Fernando Capez e outros membros do governo Alckmin se vêem às voltas com seus nomes envolvidos em um enorme escândalo de desvio de verbas para a merenda escolar da rede pública estadual.

Gavião não respeita tucano ladrão de merenda escolar

Já a Rede Globo foi alvo de protesto por monopolizar a transmissão do futebol e tratá-lo como se fosse uma mercadoria cuja única finalidade é aumentar seus já astronômicos lucros, desrespeitando o torcedor e obrigando-o a sujeitar-se a assistir aos jogos de seu time do coração em horários absurdos, totalmente incompatíveis com a realidade da população.

Tudo isso para não modificar sua grade de programação que contempla novelas de gosto duvidoso e programas de igual teor superficial.

A Federação Paulista de Futebol figurou como alvo dos protestos por conta dos preços dos ingressos praticados pela entidade que comanda o futebol no estado de São Paulo.
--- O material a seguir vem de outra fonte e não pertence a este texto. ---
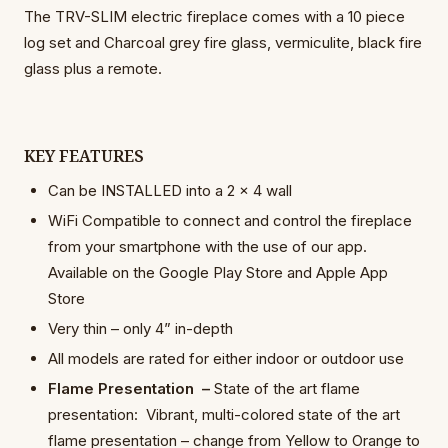
The TRV-SLIM electric fireplace comes with a 10 piece
log set and Charcoal grey fire glass, vermiculite, black fire
glass plus a remote.
KEY FEATURES
Can be INSTALLED into a 2 x 4 wall
WiFi Compatible to connect and control
the fireplace
from your smartphone with
the use of our app.
Available on the
Google Play Store and Apple App
Store
Very thin – only 4” in-depth
All models are rated for either indoor or outdoor use
Flame Presentation –
State of the art flame
presentation: Vibrant, multi-colored state of the art
flame presentation – change from Yellow to Orange to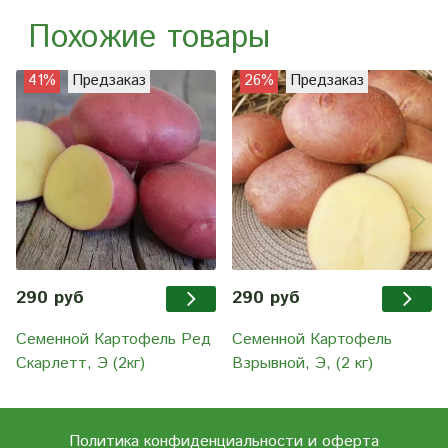
Похожие товары
41%
Предзаказ
26%
Предзаказ
290 руб
290 руб
Семенной Картофель Ред
Семенной Картофель
Скарлетт, Э (2кг)
Взрывной, Э, (2 кг)
Политика конфиденциальности и оферта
A Federação comercializou ingressos do setores Oeste Superior a R$ 120,00 e Inferior a R$ 180,00, valores que, convenhamos, são exorbitantes em um país onde o salário mínimo é de R$880,00.

Dos dois episódios de protestos, cada um à sua maneira e separados por mais de 32 anos, podemos tirar algumas lições.

Podemos observar que o povo, mobilizado, faz diferença.

Quer seja dentro de um estádio protestando com faixas, quer seja numa assembleia dentro de um sindicato lutando por melhores salários, quer seja ocupando uma escola com o objetivo de impedir seu fechamento.

Podemos reiterar a força que o futebol ainda representa, a despeito de tanto mal que a CBF causou, apesar da vexatória derrota por 7×1 na Copa do Mundo, apesar da intenção da Rede Globo de pasteurizar o futebol de maneira a torná-lo apenas uma atração menor na sua grade de programação, controlável aos seus moldes e sem encantos maiores.

Foi pensando mais uma vez no meu filho, Fidel – que virá ao mundo em junho –, e com profunda admiração e orgulho pela torcida que mais uma vez se mostrou tão politizada e aguerrida, que escrevi esse artigo, uma pequena homenagem que faço para torcedores tão apaixonados quanto sofridos e criminalizados.

Meu desejo é que, assim como eles, Fidel também escreva, como esses torcedores escreveram, mais uma linda página na História e nos gramados, palcos e estádios dessa vida.